Supplied data
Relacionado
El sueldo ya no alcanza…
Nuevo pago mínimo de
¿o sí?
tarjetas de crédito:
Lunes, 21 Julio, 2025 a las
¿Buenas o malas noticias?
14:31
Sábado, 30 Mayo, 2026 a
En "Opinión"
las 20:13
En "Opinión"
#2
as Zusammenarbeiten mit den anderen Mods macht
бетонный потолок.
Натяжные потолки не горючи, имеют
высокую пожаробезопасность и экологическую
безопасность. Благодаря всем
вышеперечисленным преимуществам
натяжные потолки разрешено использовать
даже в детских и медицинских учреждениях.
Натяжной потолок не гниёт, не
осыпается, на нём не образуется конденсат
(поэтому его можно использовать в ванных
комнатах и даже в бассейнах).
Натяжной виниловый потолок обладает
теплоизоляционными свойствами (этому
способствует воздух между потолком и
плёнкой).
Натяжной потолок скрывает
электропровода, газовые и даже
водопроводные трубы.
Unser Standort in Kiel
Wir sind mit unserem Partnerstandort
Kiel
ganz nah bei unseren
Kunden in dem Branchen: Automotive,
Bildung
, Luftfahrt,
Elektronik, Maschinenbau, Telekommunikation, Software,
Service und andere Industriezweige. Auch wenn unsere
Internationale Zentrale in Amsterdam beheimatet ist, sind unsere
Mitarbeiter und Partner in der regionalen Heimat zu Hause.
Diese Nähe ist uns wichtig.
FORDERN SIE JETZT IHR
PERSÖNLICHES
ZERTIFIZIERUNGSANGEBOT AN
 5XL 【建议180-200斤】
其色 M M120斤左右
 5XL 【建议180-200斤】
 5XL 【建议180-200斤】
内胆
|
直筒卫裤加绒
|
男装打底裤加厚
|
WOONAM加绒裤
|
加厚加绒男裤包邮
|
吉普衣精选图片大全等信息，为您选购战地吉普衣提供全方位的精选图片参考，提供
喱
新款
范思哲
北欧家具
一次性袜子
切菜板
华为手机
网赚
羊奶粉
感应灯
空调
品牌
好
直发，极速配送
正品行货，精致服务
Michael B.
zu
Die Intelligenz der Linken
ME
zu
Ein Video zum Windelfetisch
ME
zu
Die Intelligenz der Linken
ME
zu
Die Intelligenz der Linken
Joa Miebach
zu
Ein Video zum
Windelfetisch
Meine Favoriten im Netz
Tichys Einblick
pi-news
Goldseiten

Exercise details
Every record above is to be written out exactly.

Solution for this exercise
Relacionado
El sueldo ya no alcanza…
Nuevo pago mínimo de
¿o sí?
tarjetas de crédito:
Lunes, 21 Julio, 2025 a las
¿Buenas o malas noticias?
14:31
Sábado, 30 Mayo, 2026 a
En "Opinión"
las 20:13
En "Opinión"
#2
as Zusammenarbeiten mit den anderen Mods macht
бетонный потолок.
Натяжные потолки не горючи, имеют
высокую пожаробезопасность и экологическую
безопасность. Благодаря всем
вышеперечисленным преимуществам
натяжные потолки разрешено использовать
даже в детских и медицинских учреждениях.
Натяжной потолок не гниёт, не
осыпается, на нём не образуется конденсат
(поэтому его можно использовать в ванных
комнатах и даже в бассейнах).
Натяжной виниловый потолок обладает
теплоизоляционными свойствами (этому
способствует воздух между потолком и
плёнкой).
Натяжной потолок скрывает
электропровода, газовые и даже
водопроводные трубы.
Unser Standort in Kiel
Wir sind mit unserem Partnerstandort
Kiel
ganz nah bei unseren
Kunden in dem Branchen: Automotive,
Bildung
, Luftfahrt,
Elektronik, Maschinenbau, Telekommunikation, Software,
Service und andere Industriezweige. Auch wenn unsere
Internationale Zentrale in Amsterdam beheimatet ist, sind unsere
Mitarbeiter und Partner in der regionalen Heimat zu Hause.
Diese Nähe ist uns wichtig.
FORDERN SIE JETZT IHR
PERSÖNLICHES
ZERTIFIZIERUNGSANGEBOT AN
 5XL 【建议180-200斤】
其色 M M120斤左右
 5XL 【建议180-200斤】
 5XL 【建议180-200斤】
内胆
|
直筒卫裤加绒
|
男装打底裤加厚
|
WOONAM加绒裤
|
加厚加绒男裤包邮
|
吉普衣精选图片大全等信息，为您选购战地吉普衣提供全方位的精选图片参考，提供
喱
新款
范思哲
北欧家具
一次性袜子
切菜板
华为手机
网赚
羊奶粉
感应灯
空调
品牌
好
直发，极速配送
正品行货，精致服务
Michael B.
zu
Die Intelligenz der Linken
ME
zu
Ein Video zum Windelfetisch
ME
zu
Die Intelligenz der Linken
ME
zu
Die Intelligenz der Linken
Joa Miebach
zu
Ein Video zum
Windelfetisch
Meine Favoriten im Netz
Tichys Einblick
pi-news
Goldseiten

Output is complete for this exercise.